**What the task requires:**
From the listing below, reproduce word for word the part that opens with the line containing "判学术交流等场景中，良好的英语口语能力都是进行有效沟通的关键这种；" and closes with the line containing "联席会议通过了这个方案，并将其作为拼写"; reproduce nothing else.

**Data in this exercise:**
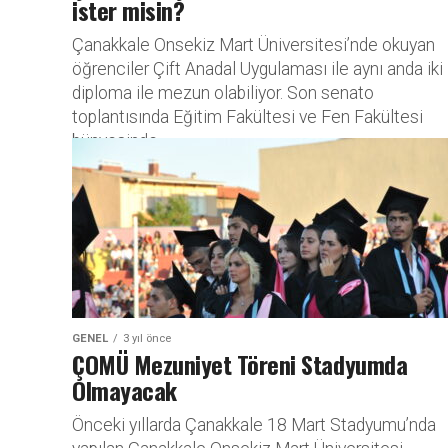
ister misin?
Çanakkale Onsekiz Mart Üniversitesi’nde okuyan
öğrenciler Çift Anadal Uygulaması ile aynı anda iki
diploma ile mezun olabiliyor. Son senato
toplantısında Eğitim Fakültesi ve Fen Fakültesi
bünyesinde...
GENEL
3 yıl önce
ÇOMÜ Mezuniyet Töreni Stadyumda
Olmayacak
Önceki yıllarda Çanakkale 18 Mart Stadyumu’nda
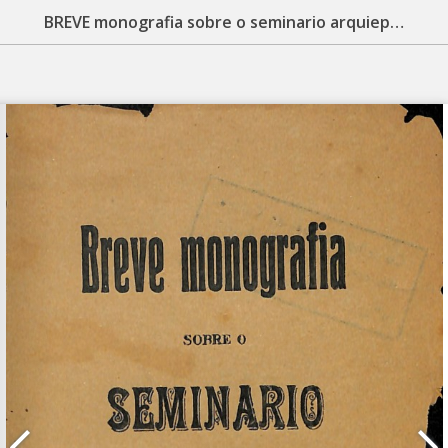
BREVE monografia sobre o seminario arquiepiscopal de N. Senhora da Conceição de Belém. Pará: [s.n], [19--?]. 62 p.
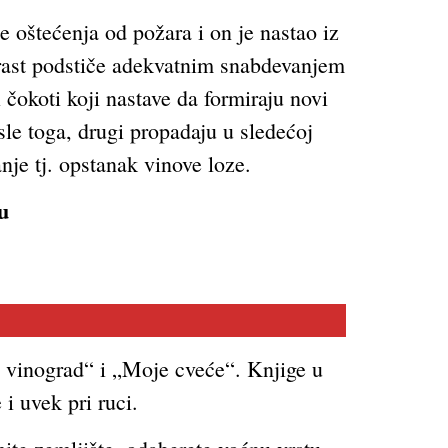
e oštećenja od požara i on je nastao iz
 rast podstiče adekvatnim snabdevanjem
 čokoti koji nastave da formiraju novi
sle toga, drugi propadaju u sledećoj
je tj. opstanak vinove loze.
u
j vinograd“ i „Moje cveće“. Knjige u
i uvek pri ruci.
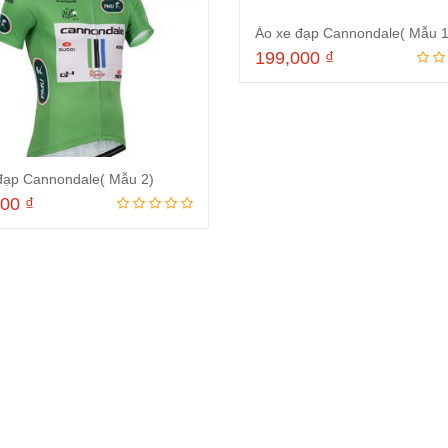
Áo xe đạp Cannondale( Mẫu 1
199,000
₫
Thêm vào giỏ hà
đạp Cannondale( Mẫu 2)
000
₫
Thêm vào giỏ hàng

* * *

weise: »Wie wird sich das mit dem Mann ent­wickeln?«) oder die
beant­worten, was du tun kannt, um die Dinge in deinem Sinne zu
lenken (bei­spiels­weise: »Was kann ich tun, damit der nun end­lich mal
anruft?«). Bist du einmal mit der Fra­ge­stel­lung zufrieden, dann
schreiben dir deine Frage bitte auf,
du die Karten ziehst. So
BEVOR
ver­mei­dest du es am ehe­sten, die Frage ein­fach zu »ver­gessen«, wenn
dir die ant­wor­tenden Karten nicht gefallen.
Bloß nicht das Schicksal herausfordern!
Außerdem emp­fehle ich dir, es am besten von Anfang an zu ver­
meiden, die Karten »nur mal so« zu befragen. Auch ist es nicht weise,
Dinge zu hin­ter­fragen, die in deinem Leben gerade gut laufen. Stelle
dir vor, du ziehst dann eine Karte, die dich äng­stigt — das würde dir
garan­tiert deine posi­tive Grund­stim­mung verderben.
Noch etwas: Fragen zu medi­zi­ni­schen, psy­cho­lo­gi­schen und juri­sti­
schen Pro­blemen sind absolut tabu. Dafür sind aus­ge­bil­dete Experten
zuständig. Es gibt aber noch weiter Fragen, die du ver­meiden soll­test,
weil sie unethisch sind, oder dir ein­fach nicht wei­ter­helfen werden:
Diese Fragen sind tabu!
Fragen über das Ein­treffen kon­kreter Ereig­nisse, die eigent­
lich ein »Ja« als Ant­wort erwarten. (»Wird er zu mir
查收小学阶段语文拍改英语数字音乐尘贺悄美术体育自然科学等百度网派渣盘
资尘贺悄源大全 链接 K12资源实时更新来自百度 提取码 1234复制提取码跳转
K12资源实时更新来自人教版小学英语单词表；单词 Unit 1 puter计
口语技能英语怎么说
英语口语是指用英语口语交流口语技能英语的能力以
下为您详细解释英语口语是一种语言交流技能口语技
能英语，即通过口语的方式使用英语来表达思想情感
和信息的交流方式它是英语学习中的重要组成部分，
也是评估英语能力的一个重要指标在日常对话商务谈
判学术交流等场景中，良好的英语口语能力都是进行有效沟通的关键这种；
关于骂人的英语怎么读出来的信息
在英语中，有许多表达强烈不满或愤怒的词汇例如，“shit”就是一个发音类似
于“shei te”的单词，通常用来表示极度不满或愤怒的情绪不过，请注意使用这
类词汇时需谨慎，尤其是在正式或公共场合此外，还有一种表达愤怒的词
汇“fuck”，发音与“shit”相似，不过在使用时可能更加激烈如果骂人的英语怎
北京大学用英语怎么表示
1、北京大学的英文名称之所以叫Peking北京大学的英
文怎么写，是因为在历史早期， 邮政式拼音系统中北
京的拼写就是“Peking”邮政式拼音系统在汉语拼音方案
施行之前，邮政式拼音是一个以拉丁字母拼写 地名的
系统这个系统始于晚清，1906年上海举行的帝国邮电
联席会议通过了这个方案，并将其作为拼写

**Worked solution:**
判学术交流等场景中，良好的英语口语能力都是进行有效沟通的关键这种；
关于骂人的英语怎么读出来的信息
在英语中，有许多表达强烈不满或愤怒的词汇例如，“shit”就是一个发音类似
于“shei te”的单词，通常用来表示极度不满或愤怒的情绪不过，请注意使用这
类词汇时需谨慎，尤其是在正式或公共场合此外，还有一种表达愤怒的词
汇“fuck”，发音与“shit”相似，不过在使用时可能更加激烈如果骂人的英语怎
北京大学用英语怎么表示
1、北京大学的英文名称之所以叫Peking北京大学的英
文怎么写，是因为在历史早期， 邮政式拼音系统中北
京的拼写就是“Peking”邮政式拼音系统在汉语拼音方案
施行之前，邮政式拼音是一个以拉丁字母拼写 地名的
系统这个系统始于晚清，1906年上海举行的帝国邮电
联席会议通过了这个方案，并将其作为拼写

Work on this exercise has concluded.